* LISTED ENTRIES:
▽
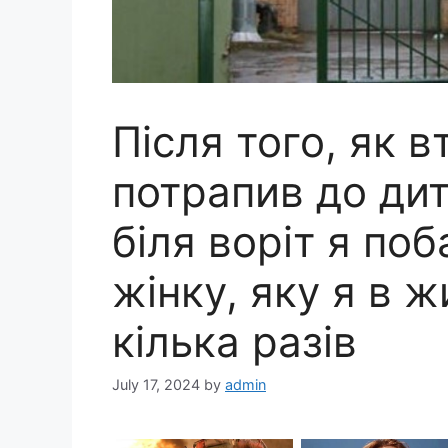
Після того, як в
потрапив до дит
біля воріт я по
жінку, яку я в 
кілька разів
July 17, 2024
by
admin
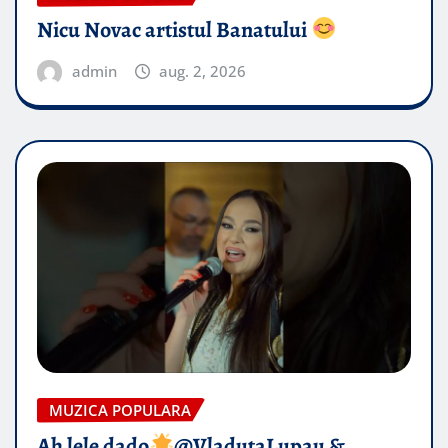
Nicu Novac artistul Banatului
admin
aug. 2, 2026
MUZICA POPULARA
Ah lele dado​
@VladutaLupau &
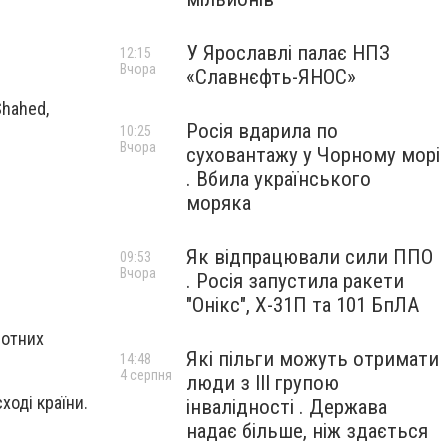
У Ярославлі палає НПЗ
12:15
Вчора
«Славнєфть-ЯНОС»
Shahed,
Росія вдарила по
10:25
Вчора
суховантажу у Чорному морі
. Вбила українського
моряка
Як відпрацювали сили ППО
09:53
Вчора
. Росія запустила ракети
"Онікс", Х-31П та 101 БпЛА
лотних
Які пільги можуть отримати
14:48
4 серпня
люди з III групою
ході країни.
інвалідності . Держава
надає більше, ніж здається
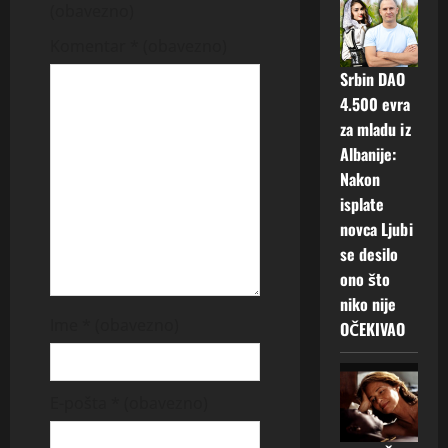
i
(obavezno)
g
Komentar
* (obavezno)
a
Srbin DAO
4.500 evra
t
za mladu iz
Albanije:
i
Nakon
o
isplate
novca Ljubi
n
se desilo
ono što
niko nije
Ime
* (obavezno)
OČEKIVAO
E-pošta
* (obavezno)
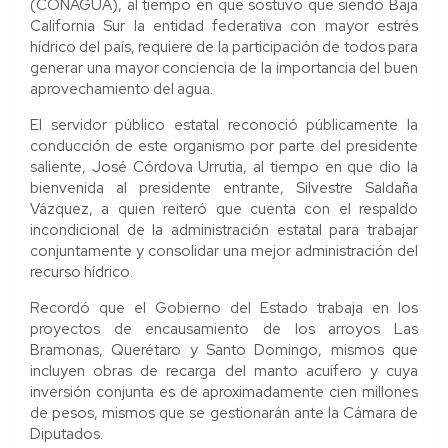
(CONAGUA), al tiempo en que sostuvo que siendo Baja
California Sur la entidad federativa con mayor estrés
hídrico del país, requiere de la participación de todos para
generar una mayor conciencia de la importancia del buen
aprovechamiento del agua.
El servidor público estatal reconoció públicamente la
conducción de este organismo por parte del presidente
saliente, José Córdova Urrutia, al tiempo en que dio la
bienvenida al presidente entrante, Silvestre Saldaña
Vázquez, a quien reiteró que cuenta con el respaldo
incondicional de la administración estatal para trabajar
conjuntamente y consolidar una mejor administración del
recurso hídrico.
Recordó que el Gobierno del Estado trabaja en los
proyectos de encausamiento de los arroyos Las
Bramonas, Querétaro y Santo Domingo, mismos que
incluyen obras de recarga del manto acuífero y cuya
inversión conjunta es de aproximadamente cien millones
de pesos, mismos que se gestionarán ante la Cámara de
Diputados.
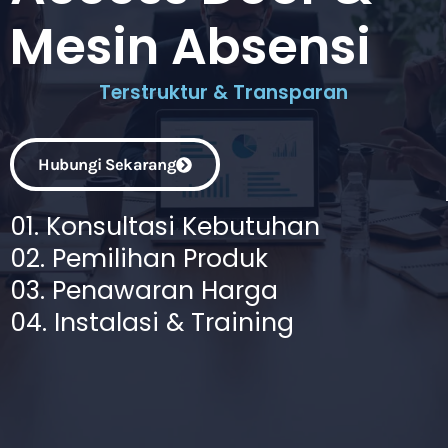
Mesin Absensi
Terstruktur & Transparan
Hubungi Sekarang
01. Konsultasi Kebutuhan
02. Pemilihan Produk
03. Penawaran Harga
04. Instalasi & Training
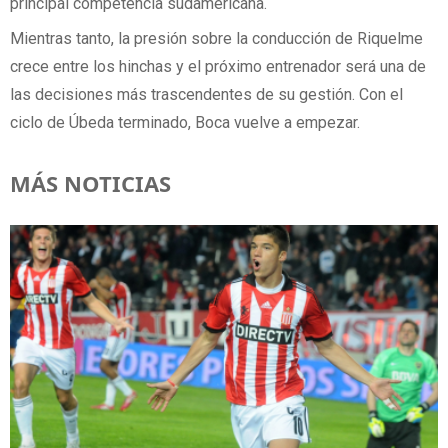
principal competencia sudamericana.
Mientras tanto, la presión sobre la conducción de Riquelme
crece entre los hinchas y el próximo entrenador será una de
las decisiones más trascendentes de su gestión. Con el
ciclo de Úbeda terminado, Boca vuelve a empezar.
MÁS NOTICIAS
△
▽
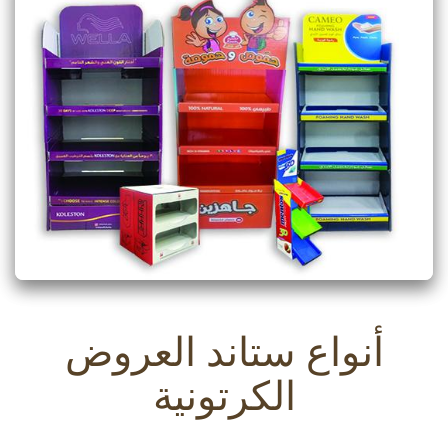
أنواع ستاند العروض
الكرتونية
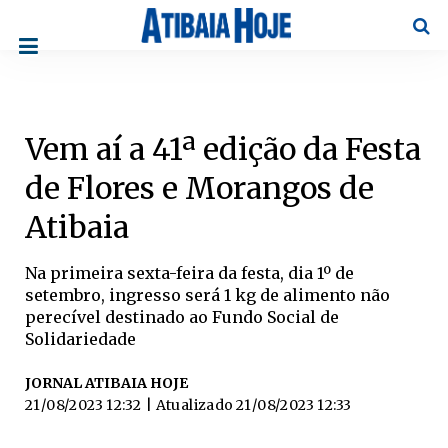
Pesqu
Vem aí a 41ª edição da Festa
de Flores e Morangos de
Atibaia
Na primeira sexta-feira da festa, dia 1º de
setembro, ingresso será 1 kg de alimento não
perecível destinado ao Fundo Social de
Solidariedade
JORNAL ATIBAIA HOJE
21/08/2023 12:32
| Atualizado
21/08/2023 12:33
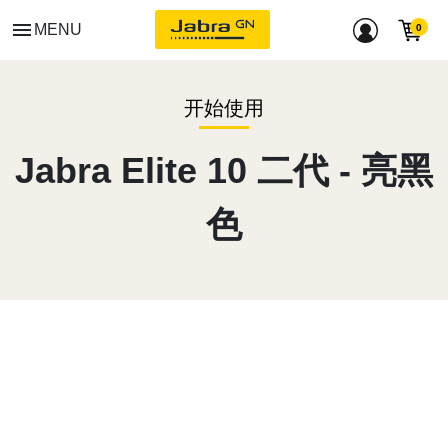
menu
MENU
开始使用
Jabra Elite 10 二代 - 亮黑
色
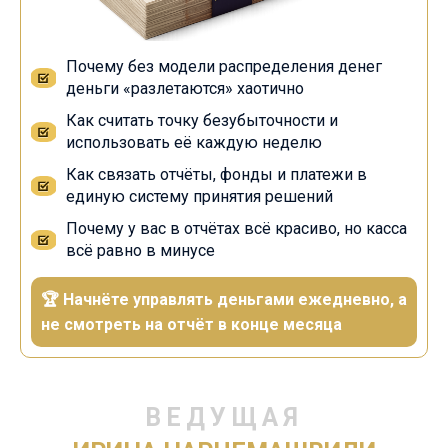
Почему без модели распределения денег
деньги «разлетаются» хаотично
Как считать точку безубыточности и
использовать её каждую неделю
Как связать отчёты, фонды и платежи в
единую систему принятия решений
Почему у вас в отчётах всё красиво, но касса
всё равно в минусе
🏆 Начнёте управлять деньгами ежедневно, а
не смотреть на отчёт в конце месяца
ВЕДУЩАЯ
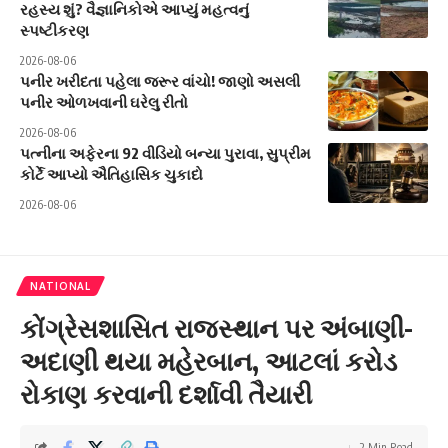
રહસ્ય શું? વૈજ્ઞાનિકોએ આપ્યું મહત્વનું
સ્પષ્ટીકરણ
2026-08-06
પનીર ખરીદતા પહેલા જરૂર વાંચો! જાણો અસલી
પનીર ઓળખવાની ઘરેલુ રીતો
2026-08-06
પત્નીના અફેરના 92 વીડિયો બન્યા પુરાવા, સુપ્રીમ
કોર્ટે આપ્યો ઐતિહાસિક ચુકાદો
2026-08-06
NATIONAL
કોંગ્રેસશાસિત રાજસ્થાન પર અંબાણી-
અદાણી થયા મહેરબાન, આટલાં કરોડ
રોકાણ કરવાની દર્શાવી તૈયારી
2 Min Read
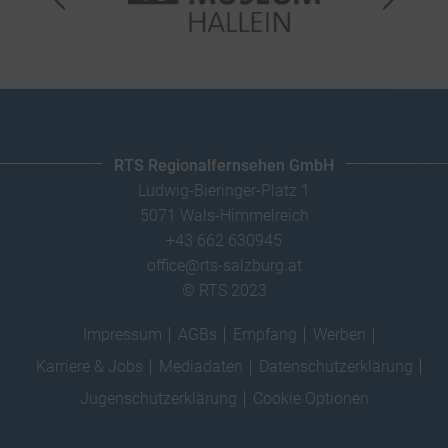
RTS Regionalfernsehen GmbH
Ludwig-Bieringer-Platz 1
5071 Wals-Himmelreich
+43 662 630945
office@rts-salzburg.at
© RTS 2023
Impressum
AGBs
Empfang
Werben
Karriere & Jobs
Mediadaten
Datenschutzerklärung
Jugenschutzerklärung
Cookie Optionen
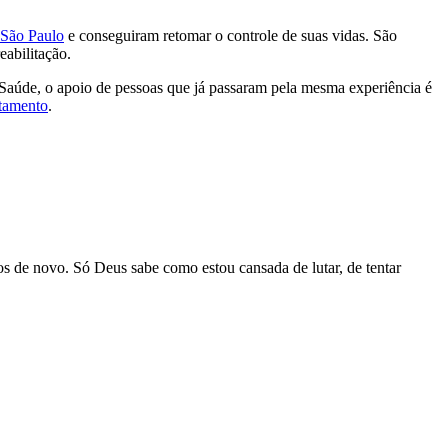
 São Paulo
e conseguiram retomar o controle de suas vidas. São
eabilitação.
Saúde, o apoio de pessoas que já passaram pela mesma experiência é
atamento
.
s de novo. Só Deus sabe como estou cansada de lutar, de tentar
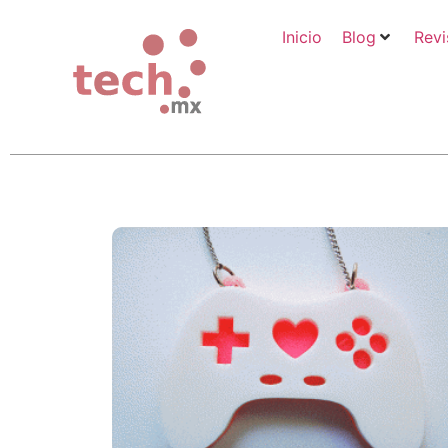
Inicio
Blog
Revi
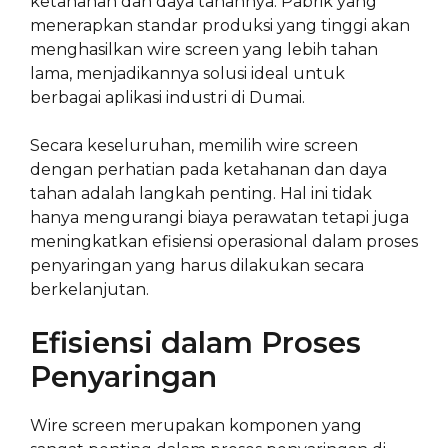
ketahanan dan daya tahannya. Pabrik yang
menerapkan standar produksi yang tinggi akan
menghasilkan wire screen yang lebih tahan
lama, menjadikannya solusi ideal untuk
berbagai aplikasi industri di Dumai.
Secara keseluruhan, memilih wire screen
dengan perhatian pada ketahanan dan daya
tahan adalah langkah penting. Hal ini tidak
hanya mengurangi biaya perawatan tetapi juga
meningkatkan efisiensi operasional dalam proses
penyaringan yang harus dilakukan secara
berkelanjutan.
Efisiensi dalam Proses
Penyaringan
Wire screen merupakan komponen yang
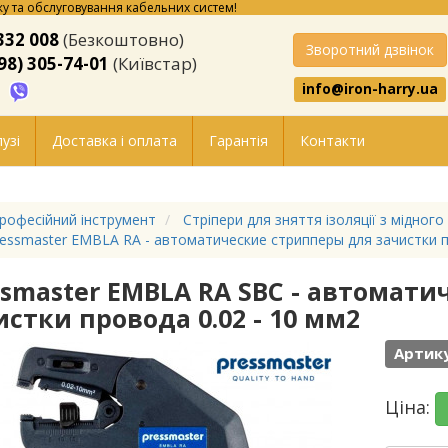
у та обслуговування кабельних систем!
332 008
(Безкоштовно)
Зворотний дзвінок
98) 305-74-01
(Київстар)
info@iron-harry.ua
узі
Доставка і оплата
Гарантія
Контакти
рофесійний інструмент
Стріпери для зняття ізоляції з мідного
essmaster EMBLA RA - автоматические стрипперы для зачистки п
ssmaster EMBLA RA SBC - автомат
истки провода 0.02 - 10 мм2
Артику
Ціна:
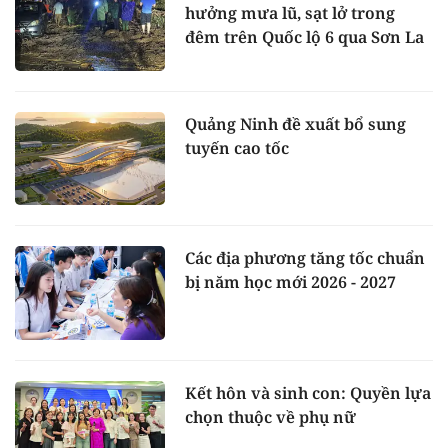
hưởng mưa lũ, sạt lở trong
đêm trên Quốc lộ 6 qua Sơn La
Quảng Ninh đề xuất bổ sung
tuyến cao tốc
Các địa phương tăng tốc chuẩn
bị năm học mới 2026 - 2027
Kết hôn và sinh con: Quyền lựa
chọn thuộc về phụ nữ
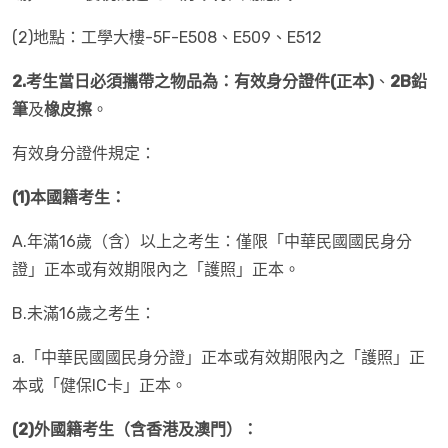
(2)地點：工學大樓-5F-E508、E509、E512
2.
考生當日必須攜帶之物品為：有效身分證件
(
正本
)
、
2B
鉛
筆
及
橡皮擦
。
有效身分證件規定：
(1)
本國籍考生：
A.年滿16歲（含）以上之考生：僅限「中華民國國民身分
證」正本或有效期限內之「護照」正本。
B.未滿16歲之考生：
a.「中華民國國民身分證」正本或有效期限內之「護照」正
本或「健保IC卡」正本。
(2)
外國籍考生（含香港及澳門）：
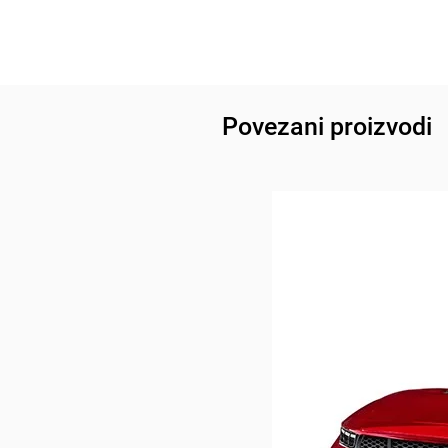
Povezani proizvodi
△
▽
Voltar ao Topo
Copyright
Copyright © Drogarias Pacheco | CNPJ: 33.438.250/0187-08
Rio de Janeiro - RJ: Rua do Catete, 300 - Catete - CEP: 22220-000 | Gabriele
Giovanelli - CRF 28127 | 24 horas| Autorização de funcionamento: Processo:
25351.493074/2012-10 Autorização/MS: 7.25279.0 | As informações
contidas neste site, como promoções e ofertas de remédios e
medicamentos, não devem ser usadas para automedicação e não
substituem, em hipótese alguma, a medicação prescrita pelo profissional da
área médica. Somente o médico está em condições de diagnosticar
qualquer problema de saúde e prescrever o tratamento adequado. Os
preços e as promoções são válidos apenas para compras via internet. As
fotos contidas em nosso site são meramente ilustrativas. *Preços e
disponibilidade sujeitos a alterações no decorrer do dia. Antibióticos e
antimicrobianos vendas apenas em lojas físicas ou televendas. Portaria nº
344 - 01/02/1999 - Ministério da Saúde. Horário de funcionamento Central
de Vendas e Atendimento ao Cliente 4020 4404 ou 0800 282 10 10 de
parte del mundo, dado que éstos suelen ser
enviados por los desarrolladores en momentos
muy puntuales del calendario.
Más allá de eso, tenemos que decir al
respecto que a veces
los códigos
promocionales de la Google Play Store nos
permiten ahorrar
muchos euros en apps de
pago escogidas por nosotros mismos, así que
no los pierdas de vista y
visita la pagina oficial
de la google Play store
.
△
* WORK INSTRUCTIONS: After locating the line holding "qualquer problema de" above, output exactly that line and every line after it through the line holding "344 - 01/02/1999". Include nothing else.

* ANSWER TO THE PROBLEM:
qualquer problema de saúde e prescrever o tratamento adequado. Os
preços e as promoções são válidos apenas para compras via internet. As
fotos contidas em nosso site são meramente ilustrativas. *Preços e
disponibilidade sujeitos a alterações no decorrer do dia. Antibióticos e
antimicrobianos vendas apenas em lojas físicas ou televendas. Portaria nº
344 - 01/02/1999 - Ministério da Saúde. Horário de funcionamento Central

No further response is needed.